There are two kinds of good horror movies. The first is the one that offers genuine scares, relying on excellent use of pacing, cinematography, soundtrack, and acting to keep the audience on the edge of their seats. The other kind is so comically bad, it never takes itself seriously and the audience laughs along with it. The movie can mock established themes, play up to embellished cliches, or pride itself on having zero budget for special effects. Rudyard Kipling’s Mark of the Beast manages to be neither of these. It tries desperately hard to be a serious horror film, but lacks the chops in front of and behind the camera to make any part of it tolerable to watch.
A group of people get together at a lodge in the woods for a New Year’s celebration, and after having several drinks too many, the character Fleete (Phil Hall) is too drunk (even the next day) to walk himself home. Debbie (Debbie Rochon) and Strickland (Dick Boland) try to carry him through the woods, and part-way through, he spots a religious altar with a statue of some monkey-god, and decides to stub out a cigar on its face. He’s almost instantly attacked by a leper who appears to rub against him for a moment, then get tossed away. The next morning, Fleete starts to develop symptoms of who knows what. A half-hearted attempt is made to seek help, but…you know what? No. I’m not doing this.
This movie is terrible. Every one of its 72 minutes is worse than the one that came before it. The music is blaring and constant, literally constant — it never stops playing through the entire film. This detracts from any sense of build-up or tension or sort of contrast from one scene to the next. The camera color filters are meant to demonstrate a shift in tone between the interior shots and the exterior, but they bring nothing to the movie beyond making it difficult to look at. The intro and ending credits are exactly the same, just played in slightly different order. Nothing ever happens to get excited about, and the acting is so cheesy and ham-fisted and inconsistent that you don’t know which to hope for more — that the entire cast will die, or that you will so you won’t have to watch any more of it.
I recently attended a Rifftrax live event featuring the modern homage to Hitchcock’s The Birds called Birdemic, and I thought that was the worst movie I’d ever see, made slightly better by the trio of hecklers poking fun at it throughout. Those wisecracks at least made the movie bearable. Beast would need similar help to begin approaching watchable status.
So anyway, Fleete gets sick, and with absolutely no expertise or higher brain functions apparent, Strickland and Debbie arrive at the ingenious conclusion that he must need to be exorcised to remove whatever demon has possessed him. After about five minutes of reading some random passage from the Bible to make it seem like someone here has any idea what they’re doing, another five minutes of preparation, then about five minutes of actual effort to drive out the evil, Debbie interrupts everything to declare that “this shit isn’t working.” No kidding, Debbie.

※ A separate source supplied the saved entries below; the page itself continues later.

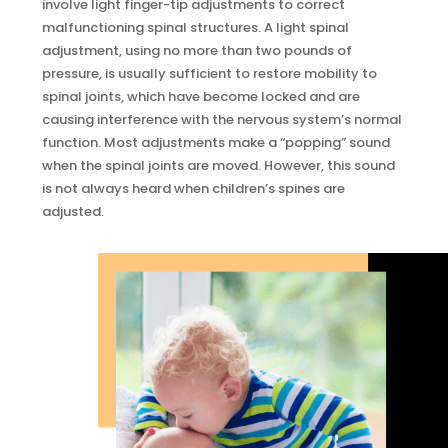
involve light finger-tip adjustments to correct
malfunctioning spinal structures. A light spinal
adjustment, using no more than two pounds of
pressure, is usually sufficient to restore mobility to
spinal joints, which have become locked and are
causing interference with the nervous system’s normal
function. Most adjustments make a “popping” sound
when the spinal joints are moved. However, this sound
is not always heard when children’s spines are
adjusted.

They instead decide that if they can go back out into the woods and capture the leper, they might be able to coerce said leper into lifting this curse. Again, none of these people are scholars nor have any idea what the hell they’re doing or saying, but sure, why not. The next chunk of the story involves capturing the leper in the lamest of fight scenes, carrying him back to the cabin, tying him to a chair, then faking furious anger toward him as they repeatedly burn him with lit gunpowder and hot irons, with no actual idea whether any of this nonsensical plot they’ve devised has any merit. I suspect the leper gives in to the remarkably lame special effects and shitty acting, and offers to lift the curse (or whatever) just so he can leave the house already and not spend another minute with these idiots. So he does.
Everybody’s good, happy ending, yay! Then just as things are about to ride off into the sunset, a character we haven’t seen since about halfway through the movie reappears and shoots Fleete dead, thinking he’s still infected. Guess nobody else heard any of what happened earlier, nor did anyone think to mention that the problem had been resolved. They decide to cover up the whole mess, lie, lie, and lie some more (Fleete had a relapse, shot in self-defense, etc.), roll credits.
If any part of that sounded good, be sure that it isn’t. The best thing about it is that it really is only 72 minutes long, so the suffering on the part of the viewer is short-lived. The montage where they rearrange furniture and then suddenly take pity on the leper they just got done torturing almost to death is a highlight, to be sure. There are trailers and a behind-the-scenes reel, as well as a director’s commentary track, but I can’t fathom why you’d want to subject yourself to any more of this.
I should have known when I could barely find the menu on the title screen amidst all the quotes smeared all over it proclaiming how great the movie was according to Film Threat Magazine and “Dave’s Horror Reviews Online.” Avoid it at all costs.